Hege Randi Tørressen ist eine der Dramaturgen des Nationaltheaters Oslos. Auf deutschen Bühnen kennt sie sich bestens aus. Für das Ländermagazin wird sie künftig über aktuelle Theaterwelten schreiben.

1. Du bist im NT für deutsche Dramen  zuständig. Was hat dich dazu gebracht?
 
Ich habe 16 Jahre in München gelebt und dort Theaterwissenschaften und englische Literatur studiert. Und ich habe viel in Deutschland gearbeitet, u.a. als Regie-Assistentin und eigenen Regiearbeiten. Die Stelle der Dramaturgin am National-Theater in Oslo brachte mich dann 1998 zurück in mein Heimatland. Mit deutschen Dramen und Literatur kenne ich mich gut aus.
 
2. Was muss ein Stück alles aufweisen, damit du es gerne auf die Bühne des NT bringen möchtest?
 
Da muss man erst einmal zwischen moderner und klassischer Dramatik trennen. Wenn ich ein Stück lese, frage ich, was uns dieses Stück heute erzählen will.

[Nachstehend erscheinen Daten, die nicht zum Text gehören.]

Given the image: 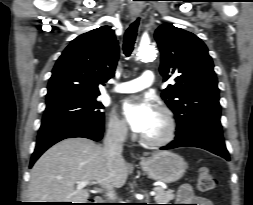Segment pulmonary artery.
Returning <instances> with one entry per match:
<instances>
[{"label":"pulmonary artery","instance_id":"obj_1","mask_svg":"<svg viewBox=\"0 0 253 205\" xmlns=\"http://www.w3.org/2000/svg\"><path fill=\"white\" fill-rule=\"evenodd\" d=\"M155 81V75L151 70H146L136 79L122 82L116 85L114 92L133 93L151 86Z\"/></svg>","mask_w":253,"mask_h":205}]
</instances>
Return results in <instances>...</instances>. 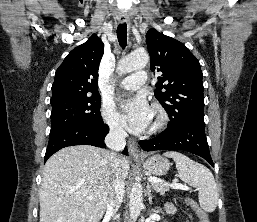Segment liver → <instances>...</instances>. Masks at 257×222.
I'll use <instances>...</instances> for the list:
<instances>
[{"label": "liver", "mask_w": 257, "mask_h": 222, "mask_svg": "<svg viewBox=\"0 0 257 222\" xmlns=\"http://www.w3.org/2000/svg\"><path fill=\"white\" fill-rule=\"evenodd\" d=\"M123 180L129 162L118 157ZM112 175L106 151L90 146L65 147L45 164L40 188V222H99L106 210ZM93 199L89 200L88 197Z\"/></svg>", "instance_id": "obj_1"}]
</instances>
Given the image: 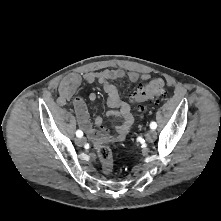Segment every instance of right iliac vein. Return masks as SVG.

Z.B. haben wir jetzt eine neue Gruppe im Torshov-Theater. Dorthin geht immer eine Gruppe Schauspieler für zwei Jahre und wählen ihre eigenen Stücke und Regisseure aus.  Die haben mich gebeten, ob ich ein Stück von Anja Hilling lese, Nostalgie 2175. Das ist eine Liebesgeschichte nach der Klimakatastrophe, auf einer runden Bühne. Das Publikum sitzt sehr nahe. Der rote Faden ist für diese Gruppe Science Fiction.

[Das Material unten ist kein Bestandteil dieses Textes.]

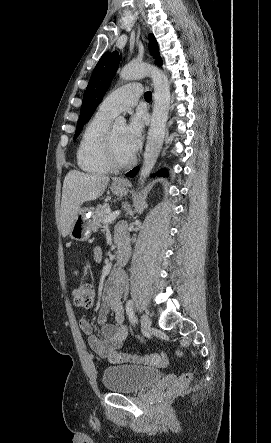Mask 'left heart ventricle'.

Hege Randi Tørressen Hege Randi Tørressen | Foto: Per Oscar Skjellnan
3. Gibt es  für dich so etwas wie deutsche Lieblingsbühnen und wenn ja, welche sind es und warum?
 

Da gibt es mehrere. Und die sind in Berlin. Was Frank Castorf in mehr als 25 Jahren auf der Deutschen Volksbühne zustande gebracht hat, finde ich sehr spannend. Ich habe ihn 1987 in München entdeckt, mit einem Gastspiel Das trunkene Schiff. So etwas hatte ich auf noch keiner Bühne gesehen – eine wundervolle Inszenierung. Später hat er auch Ibsen gemacht, Borkman etwa im Zuge der Wende. Borkman war Metapher für den Staat DDR. Lustig, traurig. Das ist das Theater, das ich mag. Ein anderes Theater ist die Schaubühne mit Thomas Ostermeier. Wir hatten ihn mehrmals hier in Oslo mit seinen Stücken.

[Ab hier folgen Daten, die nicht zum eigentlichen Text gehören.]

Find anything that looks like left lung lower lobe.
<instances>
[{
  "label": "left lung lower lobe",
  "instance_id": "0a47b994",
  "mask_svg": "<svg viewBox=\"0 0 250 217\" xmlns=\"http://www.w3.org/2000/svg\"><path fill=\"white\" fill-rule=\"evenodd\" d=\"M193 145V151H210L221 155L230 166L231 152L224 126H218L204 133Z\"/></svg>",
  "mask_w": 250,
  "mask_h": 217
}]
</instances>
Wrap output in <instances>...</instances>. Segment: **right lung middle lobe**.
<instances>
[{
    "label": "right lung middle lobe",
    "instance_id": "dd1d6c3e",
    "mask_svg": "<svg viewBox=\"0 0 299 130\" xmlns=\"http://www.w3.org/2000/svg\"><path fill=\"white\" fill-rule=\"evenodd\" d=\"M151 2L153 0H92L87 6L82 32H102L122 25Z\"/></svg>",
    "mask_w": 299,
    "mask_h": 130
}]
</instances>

Ein drittes Theater ist das Deutsche Theater, die ein sehr inspirierendes Programm haben. Dann finde ich derzeit auch Maxim Gorki Theater viel versprechend.
 
4. Nicht zuletzt durch die jüngsten Entwicklungen mit Flüchtlingen tut sich in der europäischen Theaterwelt einiges. Welche Entwicklungen findest du persönlich besonders spannend?
 

Ich habe in letzter Zeit oft Work-Shops in China gehalten, mit dem Thema Migration und Teilnehmern aus der ganzen Welt. Alle Hauptthemen der Welt führen zu Migration – Krieg tut das, Genderfragen, soziale Fragen, Klima und Naturkatastrophen führen dorthin. Das war also der Regenschirm für die Work-Shops. Jeder von uns hat auf kleiner oder großer Skala eine Migrationsgeschichte. Mein Urgroßvater kam nach zwanzig Jahren aus Australien und ich wäre nicht geboren hätte er nicht in Norwegen meine Urgroßmutter getroffen. Wir kommen alle aus Ost-Afrika. Grenzen zu ziehen ist nicht die Lösung. Die Probleme sind global. Dazu sind sehr viele Stücke auf der ganzen Welt geschrieben worden.
 
5. Was sind die wichtigsten Aufgaben einer Dramaturgin?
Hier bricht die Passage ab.